About this task
Scan the entries below for the word "安保服务" and copy every line where it turns up.
Material shown below:
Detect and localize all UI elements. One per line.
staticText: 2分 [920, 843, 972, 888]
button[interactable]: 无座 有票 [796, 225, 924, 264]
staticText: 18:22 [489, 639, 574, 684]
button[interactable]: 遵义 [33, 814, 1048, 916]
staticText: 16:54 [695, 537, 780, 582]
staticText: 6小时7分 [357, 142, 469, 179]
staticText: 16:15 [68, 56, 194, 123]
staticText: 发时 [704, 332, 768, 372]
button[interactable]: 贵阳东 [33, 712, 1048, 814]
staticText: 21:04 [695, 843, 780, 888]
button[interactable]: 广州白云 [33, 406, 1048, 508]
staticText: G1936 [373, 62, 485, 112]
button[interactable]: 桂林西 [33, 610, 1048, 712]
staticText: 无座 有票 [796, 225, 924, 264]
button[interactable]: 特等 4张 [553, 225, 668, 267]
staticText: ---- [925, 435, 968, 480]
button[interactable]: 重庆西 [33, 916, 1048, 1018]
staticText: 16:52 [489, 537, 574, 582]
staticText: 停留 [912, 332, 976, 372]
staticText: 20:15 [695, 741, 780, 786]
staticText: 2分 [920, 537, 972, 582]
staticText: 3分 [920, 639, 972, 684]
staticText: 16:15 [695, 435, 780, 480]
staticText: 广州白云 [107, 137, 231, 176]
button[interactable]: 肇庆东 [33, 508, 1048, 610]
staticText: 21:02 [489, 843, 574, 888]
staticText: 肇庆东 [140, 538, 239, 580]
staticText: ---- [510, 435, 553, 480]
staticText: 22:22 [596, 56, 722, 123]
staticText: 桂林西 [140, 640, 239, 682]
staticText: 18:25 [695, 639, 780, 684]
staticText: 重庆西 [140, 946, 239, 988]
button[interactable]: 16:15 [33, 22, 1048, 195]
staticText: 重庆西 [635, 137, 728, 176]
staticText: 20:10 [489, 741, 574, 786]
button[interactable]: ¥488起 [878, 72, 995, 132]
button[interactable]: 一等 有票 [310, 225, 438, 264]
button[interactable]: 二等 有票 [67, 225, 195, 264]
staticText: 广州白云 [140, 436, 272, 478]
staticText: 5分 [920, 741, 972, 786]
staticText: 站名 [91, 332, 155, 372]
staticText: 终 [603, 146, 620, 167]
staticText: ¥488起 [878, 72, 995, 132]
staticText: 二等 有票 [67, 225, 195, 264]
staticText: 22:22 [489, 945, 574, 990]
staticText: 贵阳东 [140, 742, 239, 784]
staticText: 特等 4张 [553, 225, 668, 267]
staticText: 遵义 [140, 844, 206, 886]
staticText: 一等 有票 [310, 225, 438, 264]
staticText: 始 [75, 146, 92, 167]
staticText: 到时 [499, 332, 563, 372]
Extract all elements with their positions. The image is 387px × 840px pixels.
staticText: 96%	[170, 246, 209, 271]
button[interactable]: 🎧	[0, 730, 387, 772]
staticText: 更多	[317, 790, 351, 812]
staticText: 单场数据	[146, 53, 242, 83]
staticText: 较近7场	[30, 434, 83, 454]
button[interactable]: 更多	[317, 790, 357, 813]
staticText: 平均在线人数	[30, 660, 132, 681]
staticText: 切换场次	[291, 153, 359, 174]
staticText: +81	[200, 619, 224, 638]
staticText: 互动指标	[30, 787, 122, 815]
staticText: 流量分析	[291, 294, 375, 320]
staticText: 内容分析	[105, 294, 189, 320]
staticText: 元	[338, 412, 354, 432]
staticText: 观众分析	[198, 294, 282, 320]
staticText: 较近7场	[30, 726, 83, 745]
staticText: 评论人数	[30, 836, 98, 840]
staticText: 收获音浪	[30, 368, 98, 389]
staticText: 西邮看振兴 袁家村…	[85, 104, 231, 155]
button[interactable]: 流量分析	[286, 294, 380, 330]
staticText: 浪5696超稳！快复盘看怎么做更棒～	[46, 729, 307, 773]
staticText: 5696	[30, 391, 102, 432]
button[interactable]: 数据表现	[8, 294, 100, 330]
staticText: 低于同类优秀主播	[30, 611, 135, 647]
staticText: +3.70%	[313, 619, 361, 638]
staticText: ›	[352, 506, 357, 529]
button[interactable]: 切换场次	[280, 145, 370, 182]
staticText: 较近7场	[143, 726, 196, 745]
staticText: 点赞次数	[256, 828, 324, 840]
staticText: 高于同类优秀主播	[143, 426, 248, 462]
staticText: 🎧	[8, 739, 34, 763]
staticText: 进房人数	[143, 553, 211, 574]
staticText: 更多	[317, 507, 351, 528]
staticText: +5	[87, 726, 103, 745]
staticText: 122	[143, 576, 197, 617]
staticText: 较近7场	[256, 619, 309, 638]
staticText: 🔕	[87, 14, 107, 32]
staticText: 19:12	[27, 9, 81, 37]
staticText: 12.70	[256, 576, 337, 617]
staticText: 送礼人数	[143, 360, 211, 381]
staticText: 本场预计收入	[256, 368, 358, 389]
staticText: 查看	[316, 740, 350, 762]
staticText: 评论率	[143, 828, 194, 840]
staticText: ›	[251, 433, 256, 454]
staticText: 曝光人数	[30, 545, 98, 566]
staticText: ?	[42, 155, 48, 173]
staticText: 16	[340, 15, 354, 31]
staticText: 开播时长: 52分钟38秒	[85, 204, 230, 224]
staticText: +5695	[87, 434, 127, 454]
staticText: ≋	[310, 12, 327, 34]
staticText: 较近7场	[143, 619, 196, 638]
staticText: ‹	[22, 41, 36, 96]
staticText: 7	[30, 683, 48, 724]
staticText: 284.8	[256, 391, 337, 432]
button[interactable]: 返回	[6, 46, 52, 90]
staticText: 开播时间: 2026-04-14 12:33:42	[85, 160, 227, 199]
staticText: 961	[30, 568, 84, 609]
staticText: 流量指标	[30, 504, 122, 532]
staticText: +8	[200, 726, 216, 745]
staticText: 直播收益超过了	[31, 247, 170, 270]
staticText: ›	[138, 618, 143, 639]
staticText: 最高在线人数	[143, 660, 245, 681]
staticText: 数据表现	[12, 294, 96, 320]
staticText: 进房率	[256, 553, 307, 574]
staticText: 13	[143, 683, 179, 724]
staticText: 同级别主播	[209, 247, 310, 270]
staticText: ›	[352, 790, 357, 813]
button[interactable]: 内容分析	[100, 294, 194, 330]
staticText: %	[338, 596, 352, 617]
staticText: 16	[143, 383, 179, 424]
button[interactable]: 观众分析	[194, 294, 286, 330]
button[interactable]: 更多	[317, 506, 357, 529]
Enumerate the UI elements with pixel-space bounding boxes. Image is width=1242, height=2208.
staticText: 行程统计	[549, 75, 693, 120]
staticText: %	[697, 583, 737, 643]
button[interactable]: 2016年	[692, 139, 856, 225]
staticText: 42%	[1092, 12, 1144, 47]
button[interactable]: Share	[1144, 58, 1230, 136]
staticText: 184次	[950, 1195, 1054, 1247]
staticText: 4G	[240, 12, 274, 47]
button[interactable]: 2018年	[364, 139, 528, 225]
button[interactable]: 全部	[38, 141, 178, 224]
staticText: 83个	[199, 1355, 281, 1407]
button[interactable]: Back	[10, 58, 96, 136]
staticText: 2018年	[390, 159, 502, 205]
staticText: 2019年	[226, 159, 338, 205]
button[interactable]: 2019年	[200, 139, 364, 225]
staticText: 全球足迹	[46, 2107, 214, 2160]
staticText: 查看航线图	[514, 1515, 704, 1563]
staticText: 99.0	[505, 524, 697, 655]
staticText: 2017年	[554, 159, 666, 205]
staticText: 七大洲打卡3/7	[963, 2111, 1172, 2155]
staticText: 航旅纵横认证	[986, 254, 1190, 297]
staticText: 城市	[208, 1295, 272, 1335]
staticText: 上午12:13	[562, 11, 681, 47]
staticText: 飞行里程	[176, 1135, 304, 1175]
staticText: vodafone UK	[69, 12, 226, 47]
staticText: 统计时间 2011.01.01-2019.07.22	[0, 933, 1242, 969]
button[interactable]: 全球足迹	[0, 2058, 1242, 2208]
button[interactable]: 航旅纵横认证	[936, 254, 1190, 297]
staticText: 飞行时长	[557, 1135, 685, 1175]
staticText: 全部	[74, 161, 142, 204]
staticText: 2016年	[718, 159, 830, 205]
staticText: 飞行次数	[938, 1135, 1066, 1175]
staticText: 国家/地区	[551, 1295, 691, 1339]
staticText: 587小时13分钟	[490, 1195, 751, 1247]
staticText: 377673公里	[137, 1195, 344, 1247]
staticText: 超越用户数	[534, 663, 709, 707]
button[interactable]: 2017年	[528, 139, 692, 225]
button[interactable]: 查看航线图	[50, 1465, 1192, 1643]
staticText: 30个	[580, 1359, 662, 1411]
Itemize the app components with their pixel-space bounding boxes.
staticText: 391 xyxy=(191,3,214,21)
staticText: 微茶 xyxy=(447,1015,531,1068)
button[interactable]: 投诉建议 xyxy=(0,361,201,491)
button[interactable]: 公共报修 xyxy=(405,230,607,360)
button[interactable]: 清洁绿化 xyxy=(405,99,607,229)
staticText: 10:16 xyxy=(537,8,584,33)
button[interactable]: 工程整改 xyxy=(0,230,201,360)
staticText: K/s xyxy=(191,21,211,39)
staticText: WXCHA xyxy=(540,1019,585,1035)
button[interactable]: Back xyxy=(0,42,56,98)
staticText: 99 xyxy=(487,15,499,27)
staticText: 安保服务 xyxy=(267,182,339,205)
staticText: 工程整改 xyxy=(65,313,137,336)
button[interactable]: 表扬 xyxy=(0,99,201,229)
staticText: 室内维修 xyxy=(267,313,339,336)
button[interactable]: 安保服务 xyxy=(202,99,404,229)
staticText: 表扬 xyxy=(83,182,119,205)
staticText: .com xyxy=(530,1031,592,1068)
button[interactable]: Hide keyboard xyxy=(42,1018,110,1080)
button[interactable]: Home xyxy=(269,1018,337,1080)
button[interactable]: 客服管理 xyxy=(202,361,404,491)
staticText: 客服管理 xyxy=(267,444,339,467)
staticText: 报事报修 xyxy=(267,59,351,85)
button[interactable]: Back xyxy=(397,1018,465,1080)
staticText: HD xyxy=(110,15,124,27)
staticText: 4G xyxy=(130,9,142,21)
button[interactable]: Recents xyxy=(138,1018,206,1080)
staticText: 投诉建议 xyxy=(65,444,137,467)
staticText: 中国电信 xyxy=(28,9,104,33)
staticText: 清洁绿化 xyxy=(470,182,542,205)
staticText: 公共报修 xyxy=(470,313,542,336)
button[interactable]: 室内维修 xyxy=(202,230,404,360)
End of Material shown.
Answer to this problem
staticText: 安保服务 xyxy=(267,182,339,205)
button[interactable]: 安保服务 xyxy=(202,99,404,229)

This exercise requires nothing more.